Community coaching sessions generate
 a lot of ideas and information
Community coaching is a distinct, six to nine-month program that develops diverse teams to engage in creative placemaking.  Each community team has around 12 to 40 members, and includes at least one working artist and one elected official in the community.  A trained coach is paired with the team and helps team members explore opportunities and challenges for creative placemaking. Through the sessions, the coach not only helps team members build their plan, but also helps them build their capacity to engage in productive partnerships and deal with the challenges of implementation.

The NASAA Assembly 2014 is from November 13 to 15 in New Orleans.  It is hosted by the Lousiana Office of Cultural Development.  In 2013, the Office conducted a custom community coaching program called Lousiana Creative Communities Initiative.  In this NCCP-designed program, ten communities throughout the state participated. They were coached by Louisiana arts and public affairs professionals who were trained by NCCP.

Community coaching is immediately available for individual communities within two hours of Newark, NJ.  To learn about more about opportunities for other communities, please contact Leonardo Vazquez  by email or by phone at 973-763-6352

Vazquez will be available for one-to-one and small group consultation at the assembly on November 13.  Please feel free to contact him for a consultation of up to 30 minutes.

Learn more about community coaching

Creative placemaking certification program has record enrollment and diversity

By Leonardo Vazquez


A public official from Christchurch, New Zealand.  A planner and nonprofit executive from Manila, The Philippines.  Five planners from Los Angeles County, California.  A community artist in Brattleboro, Vermont.  A Master of Business Administration candidate at The Ohio State University.

These are some of the 25 students in this year’s Certification in Creative Placemaking program.  They represent the largest and most diverse class since the program started at Ohio State University’s Knowlton School in Fall 2013.

This unique and challenging 10-month program helps students think broadly and deeply about creative placemaking, build their leadership skills, and practice creative placemaking planning and analysis.  

To get their certification, students:
·         Complete 6 ‘deep learning’ courses in topics such as community development, economic development, capacity building, site planning and destination marketing;
·         Participate in 8 to 10 entrepreneurial leadership sessions, where they explore cost-effective and ethical ways to influence individuals and groups, build alliances, and work in diverse environments.
·         Develop a creative placemaking plan or evaluate existing creative placemaking efforts in a community of their choice.

“The group is amazing,” said Audrey Stefenson, an AmeriCorps Member with the Appalachian Forest Heritage Area who joined the program this year, “(Instructor) Tom (Borrup) has been incredibly engaging and helpful, and the progression of topics has been very helpful, yet challenging. I'm learning a ton! I particularly enjoy learning from such a diverse group of people.”
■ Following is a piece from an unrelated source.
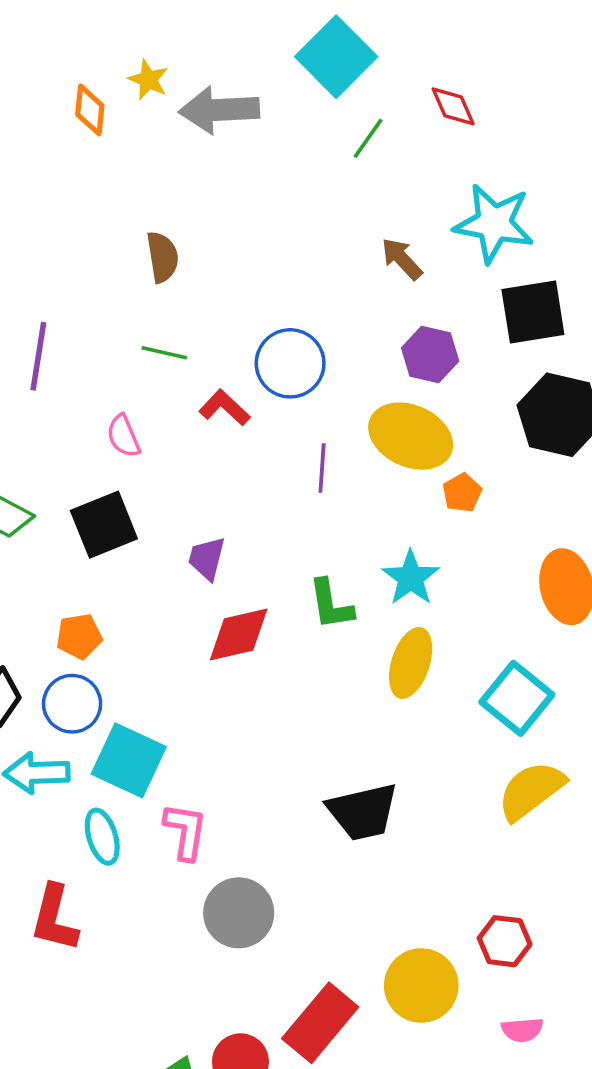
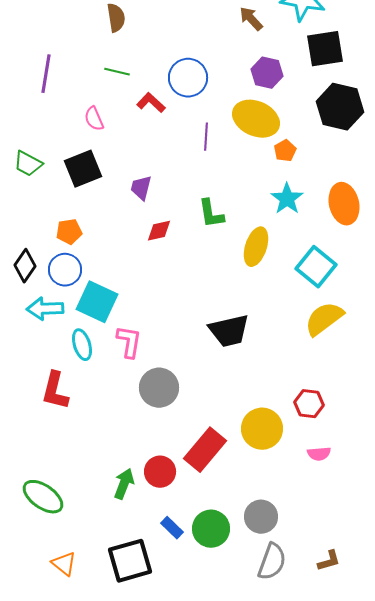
cyan star: (411, 578) -> (287, 199), moved
red diamond: (239, 635) -> (159, 231), size x0.7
Graduate students and continuing education students work alongside one another (virtually, since the
program is entirely online.)  They read the same scholarly materials and engage each other in instructor-led conversations.  Students also learn from one another.

Instructors are experts in the growing field of creative placemaking. They include Borrup, a nationally-known consultant and author of The Creative Community Builder’s Handbook and Juana Guzman, who is known for development cultural tourism in non-traditional communities.

The Certification program is a joint production of the Knowlton School’s City and Regional Planning program and The National Consortium for Creative Placemaking.  Registration is closed for this year’s program, but it will be offered again next year.